Cette conversation commence à l'énerver, surtout que le jeune homme en face n'a pas l'air décidé à lui dire de quoi il est question. Elle commence vraiment à avoir peur. Pas peur de lui, non, peur de ce qu'il lui arrive. Peut-être a-t-elle développé des super-pouvoirs ? Ou peut-être qu'elle est en train de se transformer en monstre mutant ?
Ok, il faut que je me calme, pense-t-elle. Je dois être fatiguée, c'est tout. Si je ferme les yeux, il ne sera sûrement plus là...
Priant de tout son cœur pour avoir vu juste, elle clôt ses paupières, compte jusqu'à cinq et les rouvre.
Il est toujours là.
Et surtout, il la regarde comme une idiote :
— Heu, ça va ? Tu as si mal au crâne que ça ? demande-t-il, hésitant.
— Non, c'est juste que tout ça paraît...
— Étrange ? Incompréhensible ? Tiré par les cheveux ? Si j'étais à ta place, c'est probablement ce que je penserais.
— Dans ce cas, tu pourrais me dire ce qu'il m'arrive ? S'il te plaît ? supplie Liz, lasse de ne rien comprendre.
— J'aimerais bien, mais on n'a pas le temps. Ils risquent d'arriver d'un instant à l'autre. Liz, il va falloir que tu me fasses confiance sur ce coup-là, et je te jure que je te dirai tout dès qu'on sera dans un endroit plus sûr ! On doit vraiment y aller, là !
— Il est hors de question que je suive un parfait inconnu dans un endroit tout autant inconnu.
L'adolescente attend des explications, mais celles-ci ne viennent pas.
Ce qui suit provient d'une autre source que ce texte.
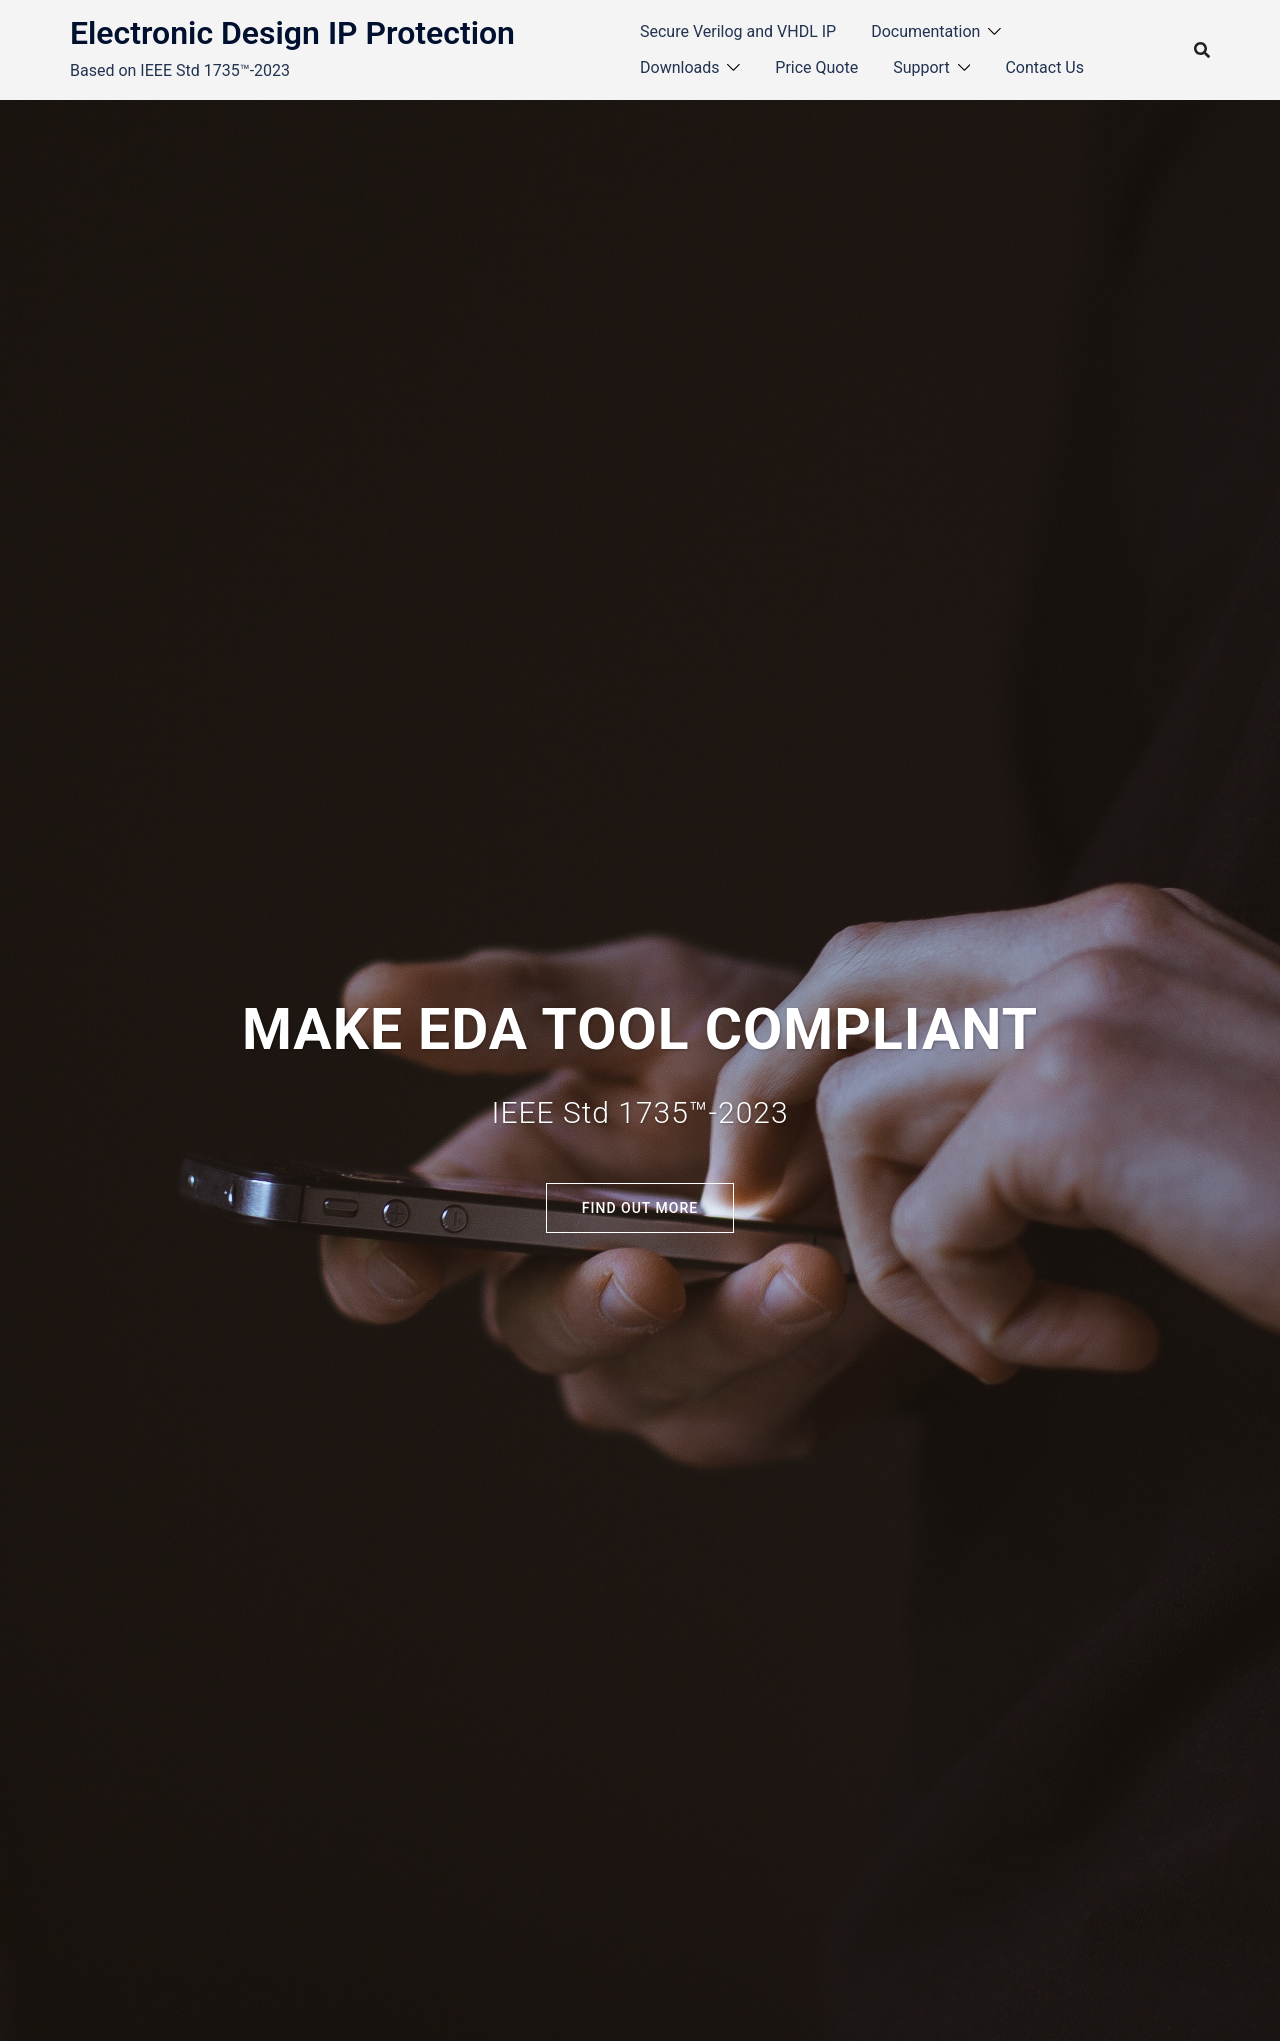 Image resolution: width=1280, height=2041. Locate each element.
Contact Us (1044, 67)
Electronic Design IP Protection (292, 33)
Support (921, 67)
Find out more (640, 1208)
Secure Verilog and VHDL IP (738, 31)
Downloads (679, 67)
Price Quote (816, 67)
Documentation (925, 31)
Le brun ferme les yeux et elle craint un instant de l'avoir énervé, mais son aura devient soudain rouge fluorescent. Il s'illumine ainsi durant quelques secondes, et quand ses paupières se rouvrent, il tend la main et un bocal apparaît à l'intérieur. Stupéfaite, elle recule de deux pas, commençant à sérieusement paniquer. Alors qu'elle s'apprête à fuir, il attrape le couvercle et l'ouvre.
S'élève alors une affreuse odeur sucrée qui emplit les narines de Liz. Elle tousse sans pouvoir s'arrêter et ses yeux lui semblent soudain lourds, très lourds. Ses jambes s'affaissent sous son poids et elle se retrouve à genoux. Elle bat frénétiquement des paupières pour tenter de rester éveillée, mais rien n'y fait. C'est comme si le sommeil l'attirait sans qu'elle puisse résister, comme si elle s'embourbait inextricablement dans des sables mouvants. Ses pensées sont confuses, ses sentiments paraissent appartenir à quelqu'un d'autre. Elle se sent partir, lentement mais sûrement, et dans un dernier élan de désespoir, elle lève les yeux vers le fantôme écarlate.
Ce dernier affiche un air terriblement coupable et est penchée au-dessus d'elle. Il murmure des choses qu'elle ne comprend pas, et, juste avant de perdre définitivement connaissance, une phrase se distingue des autres :
— Je suis désolé, mais je n'ai pas le choix.